Supervisors discussed the $50 million enhancement grant, sought through the Mississippi Department of Transportation. They talked about what the county could do with money from selling the bridge to Kansas City Southern Railway, such as building a new jail or a courthouse annex.
McDonald said a new jail and courthouse annex would cost at least $20 million.
“We are facing several large expenditures,” said Board President and District 1 Supervisor David McDonald, adding he was not opposed to “going ahead” with the grant application “but we’ve got some other options that we need to look at. If KCS won’t make us an offer, then I wouldn’t have a problem going forward with the park.”

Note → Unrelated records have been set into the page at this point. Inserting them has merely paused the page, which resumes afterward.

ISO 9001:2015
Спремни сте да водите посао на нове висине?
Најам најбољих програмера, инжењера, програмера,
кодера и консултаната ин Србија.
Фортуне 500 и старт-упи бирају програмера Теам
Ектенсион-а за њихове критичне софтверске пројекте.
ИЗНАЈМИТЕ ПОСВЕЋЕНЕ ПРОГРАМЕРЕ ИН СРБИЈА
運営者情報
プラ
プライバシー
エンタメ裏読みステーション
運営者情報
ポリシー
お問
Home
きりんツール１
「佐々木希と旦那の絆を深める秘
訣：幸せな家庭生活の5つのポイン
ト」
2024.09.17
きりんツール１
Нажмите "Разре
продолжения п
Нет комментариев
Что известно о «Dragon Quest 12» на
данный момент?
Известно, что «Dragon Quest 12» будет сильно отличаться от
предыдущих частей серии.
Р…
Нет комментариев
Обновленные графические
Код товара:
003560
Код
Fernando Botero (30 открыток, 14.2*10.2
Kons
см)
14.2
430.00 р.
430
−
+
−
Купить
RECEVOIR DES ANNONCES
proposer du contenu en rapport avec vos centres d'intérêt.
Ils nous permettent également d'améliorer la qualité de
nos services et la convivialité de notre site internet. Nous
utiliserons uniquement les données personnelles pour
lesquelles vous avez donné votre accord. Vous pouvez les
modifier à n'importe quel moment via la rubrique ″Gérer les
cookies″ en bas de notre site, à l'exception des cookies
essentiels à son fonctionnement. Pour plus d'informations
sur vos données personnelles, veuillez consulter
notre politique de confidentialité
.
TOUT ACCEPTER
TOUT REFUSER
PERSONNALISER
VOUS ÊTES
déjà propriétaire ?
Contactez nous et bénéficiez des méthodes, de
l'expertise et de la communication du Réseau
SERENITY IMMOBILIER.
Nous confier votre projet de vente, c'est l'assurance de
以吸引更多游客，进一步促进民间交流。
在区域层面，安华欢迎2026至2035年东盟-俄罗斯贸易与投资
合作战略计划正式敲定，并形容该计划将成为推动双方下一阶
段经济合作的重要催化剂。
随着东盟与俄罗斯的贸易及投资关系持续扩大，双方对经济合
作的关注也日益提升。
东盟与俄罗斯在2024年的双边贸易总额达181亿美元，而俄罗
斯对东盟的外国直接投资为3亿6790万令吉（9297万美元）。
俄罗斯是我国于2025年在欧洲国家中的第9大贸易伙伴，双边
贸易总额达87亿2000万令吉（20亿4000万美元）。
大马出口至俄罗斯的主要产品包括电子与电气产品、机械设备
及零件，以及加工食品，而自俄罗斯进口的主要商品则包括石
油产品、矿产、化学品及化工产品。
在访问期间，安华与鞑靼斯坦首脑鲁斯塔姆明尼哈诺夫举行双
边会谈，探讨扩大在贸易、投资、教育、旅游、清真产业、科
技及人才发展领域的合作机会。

KCS last offered to purchase the bridge in 1997 for $5.5 million. After a nonbinding, countywide vote that called for the bridge to be reopened to vehicular traffic, supervisors nixed the idea of selling it.
During that vote, most county residents voted to reopen, the second-largest group wanted a park and the smallest number voted to sell the span.
Backers of the pedestrian park, on the part of the bridge where cars and trucks drove until 1998, have said it could be a $25 million boon to the county’s economy.
McDonald said Thursday he doubts that claim.
“I can’t see anywhere near that much of an impact,” he said.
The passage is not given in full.